Not coming for giveaways
What is often misstated about immigrants is that they come to America precisely to latch onto government giveaways, advocates say.
"Most people who come here want to work," said Kathy Fisher, policy director at the Greater Philadelphia Coalition Against Hunger and a SNAP expert. "And there already very strict requirements for those who receive benefits."
Even people with green cards cannot begin to receive SNAP benefits until they've been in the U.S. for five years, Fisher said. "The door to America is not wide open for people to grab benefits," she added.
Fisher said she was unaware of any statistics that describe the number of legal immigrants who use SNAP benefits.
Immigrants fear applying for help
Immigrants have been denying themselves benefits long before the new Trump rule was declared.
Low-income immigrant mothers are skipping the chance to get nutritious foods and help for their infants from the federal WIC program because they fear deportation, or the loss of their children, according to the agencies that distribute those benefits.

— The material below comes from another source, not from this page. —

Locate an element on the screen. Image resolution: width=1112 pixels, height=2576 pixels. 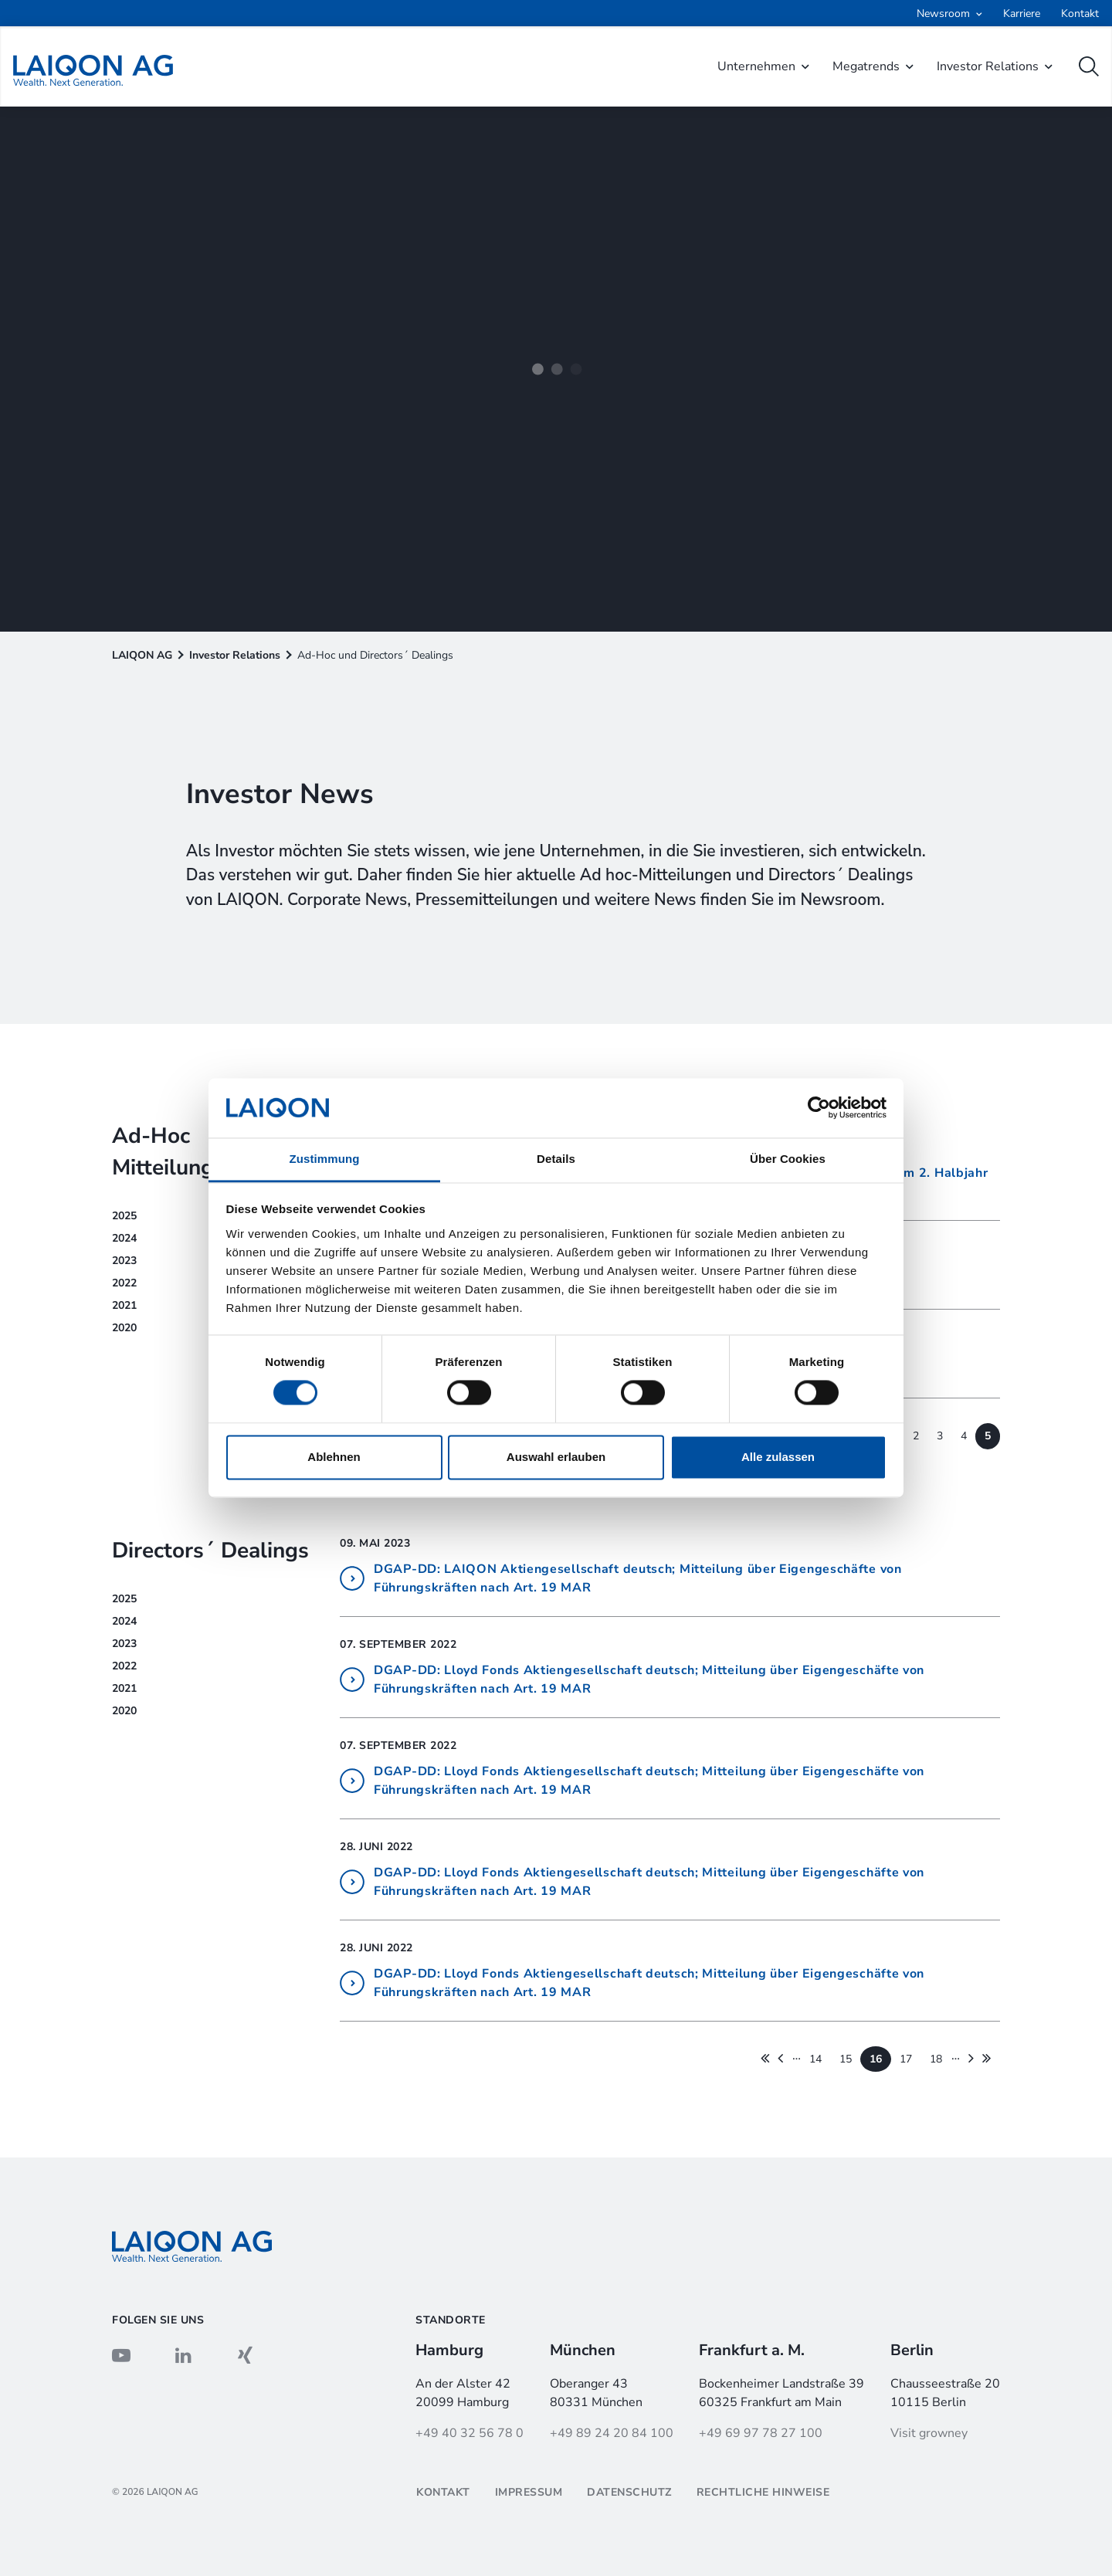 17 is located at coordinates (906, 2059).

WIC refers to the Special Supplemental Nutrition Program for Women, Infants and Children.
And immigrant families are even staying away from food pantries because they're afraid they'll be detained, said Adele LaTourette, director of Hunger Free New Jersey, headquartered in Englewood.
"The level of fear has risen so dramatically, the chilling effect is people just don't feel safe enough to enter an emergency pantry," she said.
It may not be a well-founded worry, because no one is officially keeping track of individuals in pantries, said Patrick Druhan, director of Montgomery Hunger Solutions for Share Food Network. Share provides food to pantries in the region.
But the new rule will only serve to keep more families from accessing food they need, LaTourette said.
"Hunger will be increasing because of this rule," she added. "It's undeniable. It's inevitable."